Can This Man Keep The Peso On An Even Keel?

New central bank governor Ortiz plans to prevent more crises

Mexico's peso, battered by three major devaluations in 12 years, is getting a new defender. On Dec. 14, President Ernesto Zedillo Ponce de Leon picked Finance Secretary Guillermo Ortiz Martinez for a six-year term as governor of Mexico's central bank. A key mission: to make sure that the country isn't hammered by another devaluation when Zedillo's term ends in three years. In the past, uncertainties at the end of presidential terms have regularly triggered currency turmoil. "The trauma we've suffered has made the country's political and economic actors very conscious that we don't want that to ever happen again," Ortiz said in an interview with BUSINESS WEEK.

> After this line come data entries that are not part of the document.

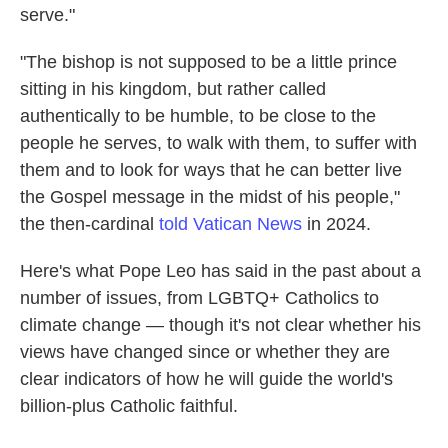
serve."
"The bishop is not supposed to be a little prince
sitting in his kingdom, but rather called
authentically to be humble, to be close to the
people he serves, to walk with them, to suffer with
them and to look for ways that he can better live
the Gospel message in the midst of his people,"
the then-cardinal
told Vatican News
in 2024.
Here's what Pope Leo has said in the past about a
number of issues, from LGBTQ+ Catholics to
climate change — though it's not clear whether his
views have changed since or whether they are
clear indicators of how he will guide the world's
billion-plus Catholic faithful.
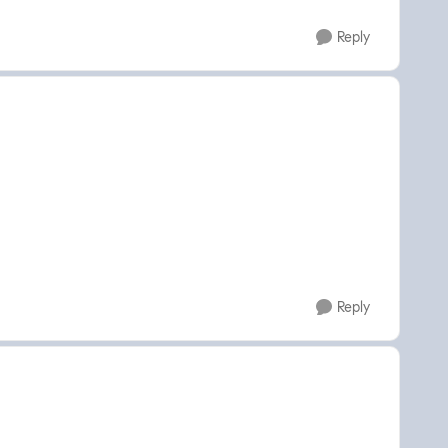
Reply
Reply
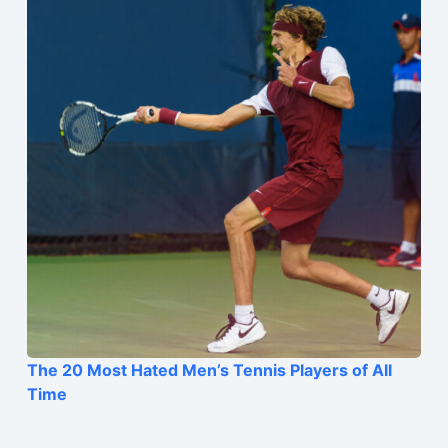
The 20 Most Hated Men’s Tennis Players of All
Time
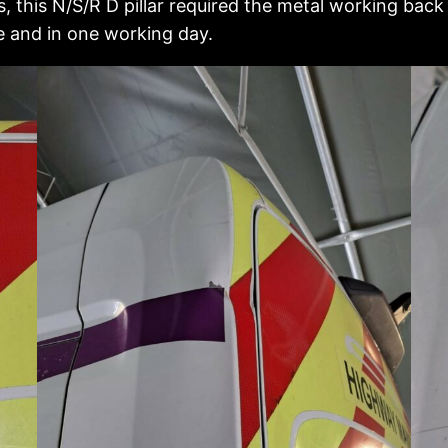
this N/S/R D pillar required the metal working back
e and in one working day.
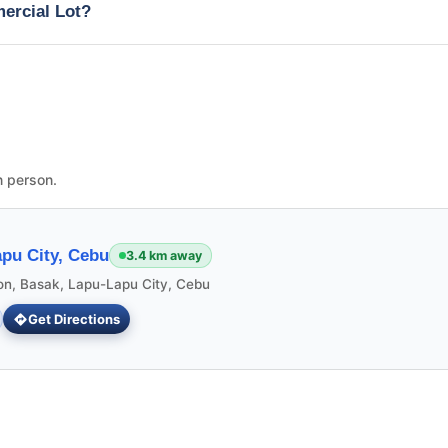
mercial Lot?
n person.
pu City, Cebu
3.4 km away
ion, Basak, Lapu-Lapu City, Cebu
Get Directions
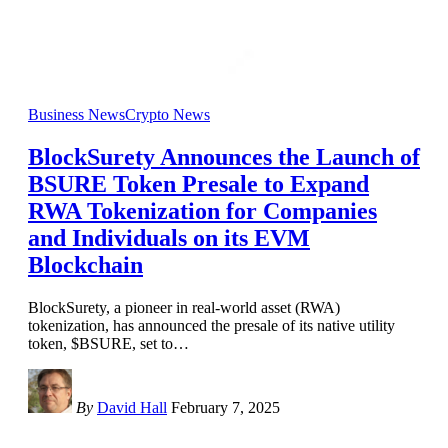
Business News
Crypto News
BlockSurety Announces the Launch of
BSURE Token Presale to Expand
RWA Tokenization for Companies
and Individuals on its EVM
Blockchain
BlockSurety, a pioneer in real-world asset (RWA)
tokenization, has announced the presale of its native utility
token, $BSURE, set to
…
By
David Hall
February 7, 2025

The 49-year-old, Stanford University-trained economist knows the remedy. He aims to wield the Banco de Mexico's considerable clout to make sure the country will stay on Zedillo's free-market, fiscally cautious course, even if a candidate of the resurgent opposition wins the presidency in 2000. That prospect is reassuring to business executives and foreign investors, though not to all politicians. His appointment was denounced by Senator Jorge Calderon Salazar of the center-left Party of the Democratic Revolution as a continuation of "neoliberal policies" that have done much harm, he said, to Mexicans.

RECENT CONVERT. Ortiz faces fewer problems as the country's top banker than when Zedillo picked him as Finance Secretary in the near-chaos following the peso's December, 1994, collapse. Before then, the peso's exchange rate had been managed. But the upheaval and its painful aftermath have converted Ortiz, like outgoing central bank governor Miguel Mancera Aguayo, to a free-float philosophy. Asia's troubles have reinforced that view. "Mexico is one of the countries that have fared best during the [Asian] crisis, in good measure because its economic fundamentals are strong," Ortiz says, "but also because it has a free-float mechanism that acts as a shock absorber." Mexico's gross domestic product is expanding at a 7.3% clip, and it has a $26 billion cushion of currency reserves.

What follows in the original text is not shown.